- [Task details]: Could you copy each line of the listing below that has the word "eventi"?

- [Dataset content]:
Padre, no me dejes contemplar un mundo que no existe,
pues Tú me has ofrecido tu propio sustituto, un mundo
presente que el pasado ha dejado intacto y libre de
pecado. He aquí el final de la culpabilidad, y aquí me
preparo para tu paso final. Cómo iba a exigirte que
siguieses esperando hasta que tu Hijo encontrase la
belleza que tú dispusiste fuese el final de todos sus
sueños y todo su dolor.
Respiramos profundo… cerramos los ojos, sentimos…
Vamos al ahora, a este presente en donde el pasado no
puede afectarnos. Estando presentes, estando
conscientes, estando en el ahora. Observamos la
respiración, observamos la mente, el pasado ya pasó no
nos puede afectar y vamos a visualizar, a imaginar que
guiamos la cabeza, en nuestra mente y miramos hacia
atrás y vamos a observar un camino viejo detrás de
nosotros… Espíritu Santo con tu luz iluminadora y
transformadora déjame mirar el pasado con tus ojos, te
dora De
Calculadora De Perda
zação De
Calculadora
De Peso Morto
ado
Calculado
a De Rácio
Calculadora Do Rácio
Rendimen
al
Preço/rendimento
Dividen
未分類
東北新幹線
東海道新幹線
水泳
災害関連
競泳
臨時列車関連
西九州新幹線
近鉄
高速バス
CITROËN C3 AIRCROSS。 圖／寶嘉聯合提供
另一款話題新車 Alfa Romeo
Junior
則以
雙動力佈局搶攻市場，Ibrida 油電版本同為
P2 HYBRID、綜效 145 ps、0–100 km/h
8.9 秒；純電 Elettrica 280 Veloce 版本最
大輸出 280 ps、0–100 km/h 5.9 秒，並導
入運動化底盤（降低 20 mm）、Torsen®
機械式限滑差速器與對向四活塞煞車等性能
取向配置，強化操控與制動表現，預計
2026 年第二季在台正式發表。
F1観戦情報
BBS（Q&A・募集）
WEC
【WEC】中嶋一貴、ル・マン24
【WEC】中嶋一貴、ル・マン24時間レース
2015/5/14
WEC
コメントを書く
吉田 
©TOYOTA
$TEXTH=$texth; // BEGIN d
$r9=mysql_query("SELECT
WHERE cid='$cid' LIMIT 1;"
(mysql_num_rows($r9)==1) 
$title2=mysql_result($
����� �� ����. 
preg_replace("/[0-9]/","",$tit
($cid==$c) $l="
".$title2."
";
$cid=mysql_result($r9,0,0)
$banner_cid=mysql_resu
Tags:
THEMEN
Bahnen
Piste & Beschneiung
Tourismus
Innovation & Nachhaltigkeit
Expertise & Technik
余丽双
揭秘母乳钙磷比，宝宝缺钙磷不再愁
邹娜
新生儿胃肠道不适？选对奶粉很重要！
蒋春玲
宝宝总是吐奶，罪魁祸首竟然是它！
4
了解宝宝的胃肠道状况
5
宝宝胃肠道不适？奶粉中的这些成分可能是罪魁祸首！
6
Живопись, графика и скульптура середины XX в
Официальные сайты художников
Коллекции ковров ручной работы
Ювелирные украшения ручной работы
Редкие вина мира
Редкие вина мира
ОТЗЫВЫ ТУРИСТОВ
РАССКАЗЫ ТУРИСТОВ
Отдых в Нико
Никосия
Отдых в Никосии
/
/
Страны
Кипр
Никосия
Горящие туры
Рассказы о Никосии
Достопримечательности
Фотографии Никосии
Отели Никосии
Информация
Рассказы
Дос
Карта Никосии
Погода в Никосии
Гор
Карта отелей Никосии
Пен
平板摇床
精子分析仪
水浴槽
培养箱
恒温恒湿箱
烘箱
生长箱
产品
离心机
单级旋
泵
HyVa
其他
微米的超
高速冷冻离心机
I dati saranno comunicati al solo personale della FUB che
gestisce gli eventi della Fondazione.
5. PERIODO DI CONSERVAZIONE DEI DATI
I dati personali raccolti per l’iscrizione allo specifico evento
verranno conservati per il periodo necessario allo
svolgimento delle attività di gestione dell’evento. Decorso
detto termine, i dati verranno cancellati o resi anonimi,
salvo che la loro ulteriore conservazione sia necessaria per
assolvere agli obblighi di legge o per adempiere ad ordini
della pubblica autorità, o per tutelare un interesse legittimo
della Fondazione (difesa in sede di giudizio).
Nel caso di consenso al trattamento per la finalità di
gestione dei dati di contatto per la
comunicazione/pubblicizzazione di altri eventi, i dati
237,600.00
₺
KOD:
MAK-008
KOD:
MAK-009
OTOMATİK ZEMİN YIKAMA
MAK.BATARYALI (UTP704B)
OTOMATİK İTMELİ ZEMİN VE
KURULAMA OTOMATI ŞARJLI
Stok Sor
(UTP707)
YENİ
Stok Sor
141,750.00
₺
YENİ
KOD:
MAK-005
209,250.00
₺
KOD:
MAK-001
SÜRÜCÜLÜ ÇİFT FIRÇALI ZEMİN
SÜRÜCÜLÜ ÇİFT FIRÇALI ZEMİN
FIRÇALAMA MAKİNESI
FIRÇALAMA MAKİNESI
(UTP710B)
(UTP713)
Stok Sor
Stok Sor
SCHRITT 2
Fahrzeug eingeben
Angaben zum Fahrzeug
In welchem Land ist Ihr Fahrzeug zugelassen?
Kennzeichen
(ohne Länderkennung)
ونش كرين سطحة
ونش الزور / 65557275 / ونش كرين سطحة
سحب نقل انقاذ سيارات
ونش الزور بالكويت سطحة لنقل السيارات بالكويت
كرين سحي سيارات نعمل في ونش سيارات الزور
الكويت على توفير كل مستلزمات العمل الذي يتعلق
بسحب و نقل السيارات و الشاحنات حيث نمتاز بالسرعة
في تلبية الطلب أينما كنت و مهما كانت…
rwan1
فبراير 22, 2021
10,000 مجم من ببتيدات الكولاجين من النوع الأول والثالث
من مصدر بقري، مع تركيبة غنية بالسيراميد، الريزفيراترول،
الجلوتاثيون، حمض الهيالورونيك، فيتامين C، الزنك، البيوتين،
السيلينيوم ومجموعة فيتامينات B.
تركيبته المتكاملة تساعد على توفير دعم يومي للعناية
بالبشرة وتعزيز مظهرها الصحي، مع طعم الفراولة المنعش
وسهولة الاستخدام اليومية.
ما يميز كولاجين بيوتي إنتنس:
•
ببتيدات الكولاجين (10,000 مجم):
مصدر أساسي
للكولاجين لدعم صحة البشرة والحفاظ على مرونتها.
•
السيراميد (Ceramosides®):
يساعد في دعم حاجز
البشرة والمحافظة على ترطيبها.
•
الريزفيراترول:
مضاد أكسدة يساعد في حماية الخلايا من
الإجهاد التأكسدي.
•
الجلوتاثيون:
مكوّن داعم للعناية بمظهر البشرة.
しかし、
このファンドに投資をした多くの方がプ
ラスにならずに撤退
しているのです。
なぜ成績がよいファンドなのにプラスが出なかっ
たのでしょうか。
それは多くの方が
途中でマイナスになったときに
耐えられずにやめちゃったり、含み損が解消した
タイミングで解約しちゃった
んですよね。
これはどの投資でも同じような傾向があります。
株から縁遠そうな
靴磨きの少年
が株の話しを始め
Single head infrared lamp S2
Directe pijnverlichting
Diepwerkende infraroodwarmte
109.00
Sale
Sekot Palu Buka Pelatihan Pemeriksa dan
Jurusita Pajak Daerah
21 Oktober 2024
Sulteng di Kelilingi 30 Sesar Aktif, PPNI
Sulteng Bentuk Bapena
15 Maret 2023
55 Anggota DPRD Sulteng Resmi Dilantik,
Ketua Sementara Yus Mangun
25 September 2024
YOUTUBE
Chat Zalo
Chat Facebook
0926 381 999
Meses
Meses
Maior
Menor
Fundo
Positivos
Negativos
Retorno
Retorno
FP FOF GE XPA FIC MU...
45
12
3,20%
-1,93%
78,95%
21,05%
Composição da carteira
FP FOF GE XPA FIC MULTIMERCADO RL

- [Task answer]:
gestisce gli eventi della Fondazione.
comunicazione/pubblicizzazione di altri eventi, i dati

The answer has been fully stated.